**Exercise description**
Repeat these records exactly, pictures excluded.

:: Source data

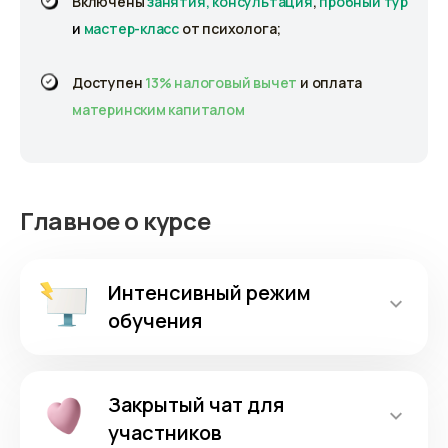
Включены
занятия, консультация
,
пробный тур
и
мастер-класс
от психолога;
Доступен
13% налоговый вычет
и оплата
материнским капиталом
Главное о курсе
Интенсивный режим
обучения
Закрытый чат для
участников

::::

**Task solution**
Включены
занятия, консультация
,
пробный тур
и
мастер-класс
от психолога;
Доступен
13% налоговый вычет
и оплата
материнским капиталом
Главное о курсе
Интенсивный режим
обучения
Закрытый чат для
участников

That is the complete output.